Uma ideia que habitualmente tem muita aceitação é a de que o governo deve promover o desenvolvimento agrícola daquelas regiões do país maldotadas pela natureza.  Nessas regiões, os custos de produção são maiores do que em outras áreas; é precisamente este fato que torna o seu solo submarginal.  Se não forem ajudados por recursos públicos, diz o senso comum, os agricultores que trabalham essas terras não conseguiriam suportar a competição das fazendas mais férteis.  A agricultura desapareceria ou não se desenvolveria e a região se tornaria uma parte atrasada do país.  Com pleno conhecimento dessa realidade, as empresas que visam ao lucro evitam investir na construção de estradas de ferro que liguem essas regiões inóspitas aos centros de consumo.

A situação difícil dos agricultores não é causada pela falta de meios de transporte. A causalidade é no sentido inverso: como as empresas percebem que as perspectivas agrícolas da região não são favoráveis, abstêm-se de investir em estradas de ferro que provavelmente não serão lucrativas, porque há falta de uma quantidade suficiente de bens a serem transportados.  

Se o governo, cedendo aos grupos de pressão interessados, constrói a estrada de ferro e a opera com déficit, certamente estará beneficiando os proprietários de terras dessas regiões pobres.  Podem então esses agricultores, uma vez que uma parte dos custos de transporte é absorvida pelo erário público, competir com os que cultivam terras melhores e que não recebem ajuda oficial.  Mas quem paga os favores concedidos a esses agricultores privilegiados são os contribuintes, que terão de prover os fundos necessários para cobrir o déficit. Tal liberalidade não afeta o preço nem a quantidade total disponível de produtos agrícolas.  Simplesmente torna rentável a operação de fazendas que até então eram submarginais, e marginaliza outras fazendas cuja operação era até então lucrativa.  Desloca a produção das terras, que poderiam produzir por custos menores, para terras cujos custos de produção são maiores. Em vez de aumentar, diminui a riqueza e a disponibilidade total de mercadorias, uma vez que as quantidades adicionais de capital e trabalho, necessárias ao cultivo de campos que exigem custos de produção maiores, são retiradas de outros empregos que tornariam possível a produção de outros bens de consumo.  O governo consegue beneficiar algumas regiões do país, dando-lhes o que lhes falta, mas em detrimento de outros setores e gerando custos que excedem os ganhos deste pequeno grupo privilegiado.

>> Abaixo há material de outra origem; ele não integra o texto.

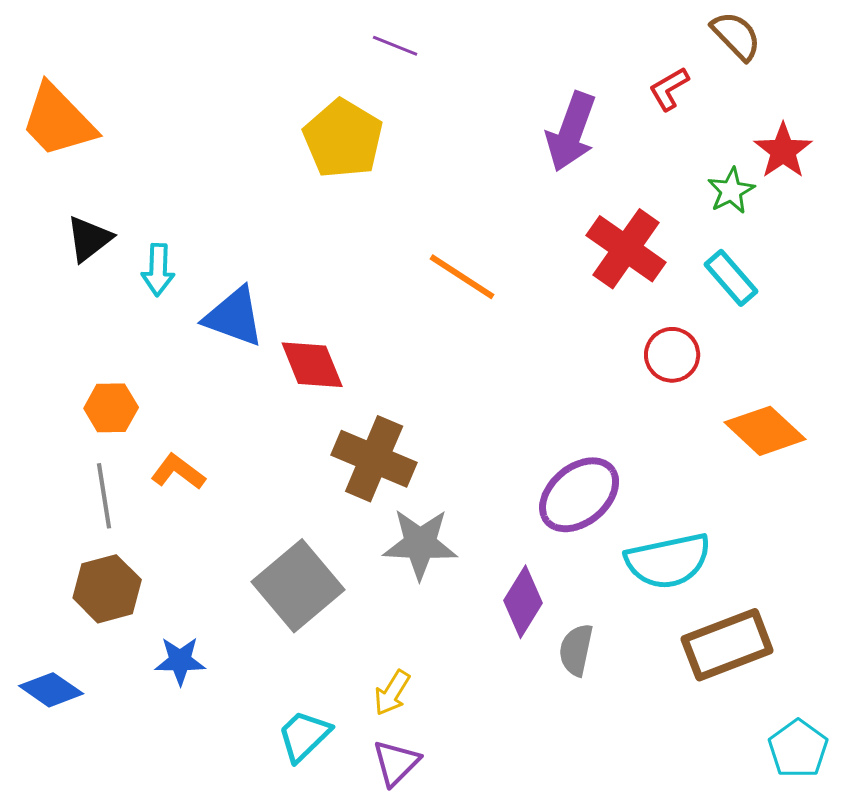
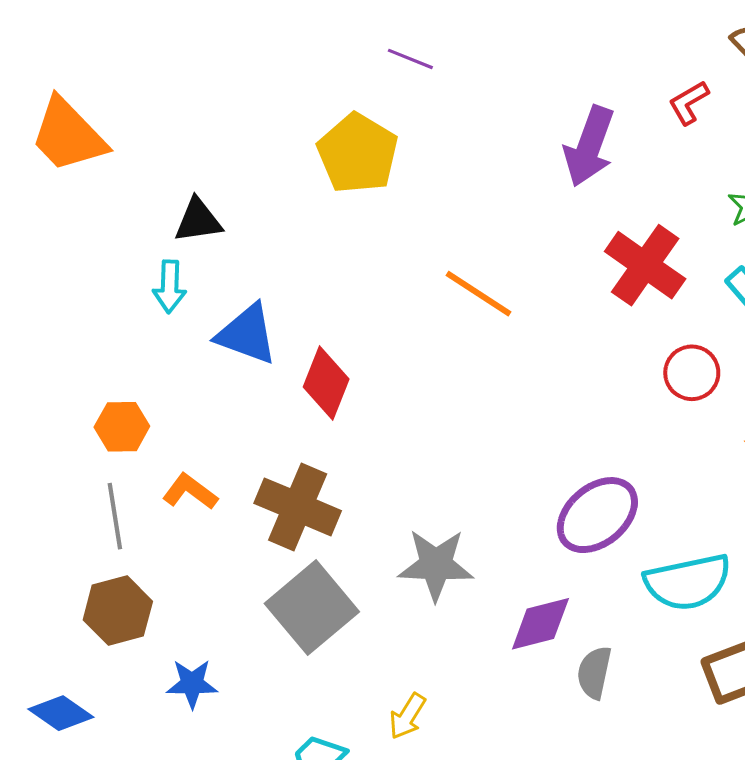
black triangle: (89, 239) -> (198, 220), moved, turned 30
red diamond: (312, 365) -> (326, 383), turned 44
brown cross: (374, 459) -> (298, 507), moved
purple diamond: (523, 602) -> (540, 624), turned 44

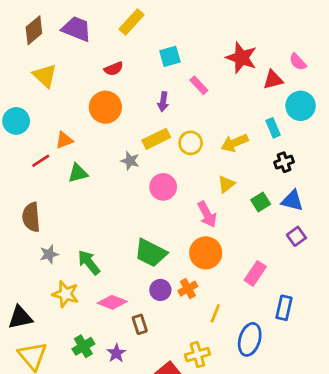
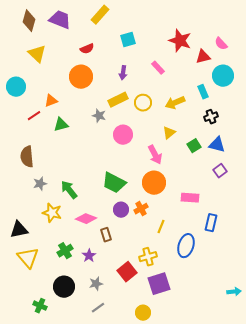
brown diamond: (34, 30) -> (29, 21), turned -35
pink rectangle: (199, 85) -> (158, 68), moved
pink rectangle: (255, 273) -> (190, 198), turned 60

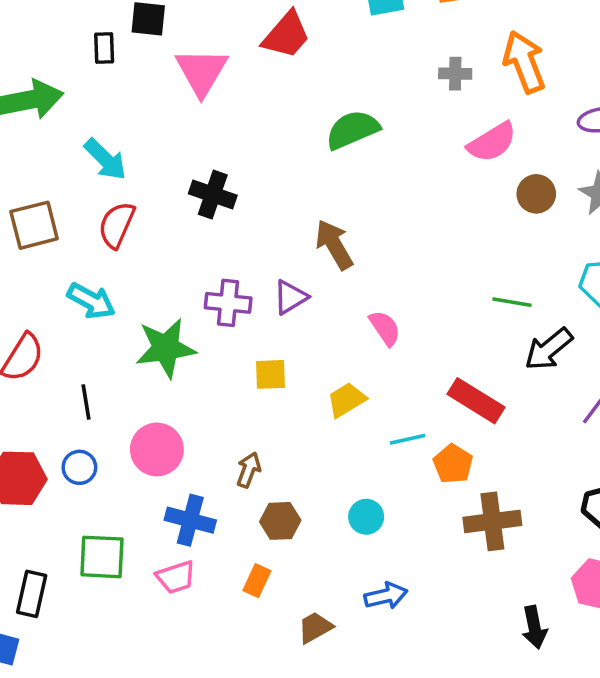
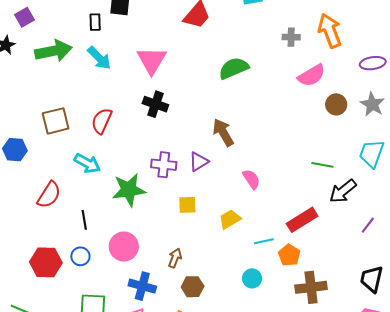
pink triangle: (202, 72) -> (152, 60), moved
cyan arrow: (105, 159) -> (99, 58), moved
red rectangle: (476, 401) -> (302, 220), turned -64
cyan circle: (366, 517) -> (252, 278), moved

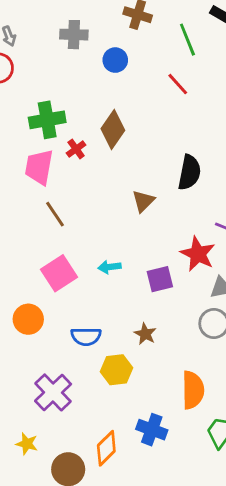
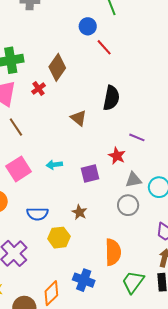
blue circle: (115, 60) -> (88, 26), moved
red line: (178, 84) -> (104, 47), moved
red cross: (76, 149) -> (39, 89), moved
brown triangle: (143, 201) -> (78, 118), turned -36
red star: (198, 254) -> (117, 156), size x0.7

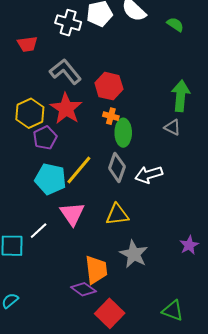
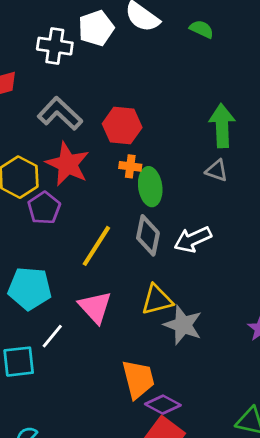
cyan pentagon: (50, 179) -> (30, 288), moved
gray star: (134, 254) -> (183, 325), moved
purple diamond: (83, 289) -> (163, 405), moved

Leia também: Como as obras públicas subtraem riqueza da população



[1] No final do século XVIII, os governos europeus começaram a promulgar leis visando à conservação de florestas.  Entretanto, seria um grave erro atribuir a essas leis qualquer importância na conservação das florestas.  Na segunda metade do século XIX, ainda não havia uma estrutura administrativa capaz de fazer com que essas leis fossem cumpridas.  Além disso, os governos da Áustria e da Prússia, para não mencionar os estados alemães menores, não tinham suficiente poder para obrigar a aristocracia a respeitá-los.  Nenhum funcionário público antes de 1914 teria tido a audácia de causar irritação a um magnata da Boêmia ou da Silésia, ou a um Standesherr alemão (aquele cujo feudo tivesse sido anexado a uma dos estados soberanos do império).  Esses príncipes e condes cuidavam espontaneamente de suas florestas porque estavam seguros quanto à posse de seus domínios e porque procuravam preservar a fonte de suas rendas e o valor venal de suas terras.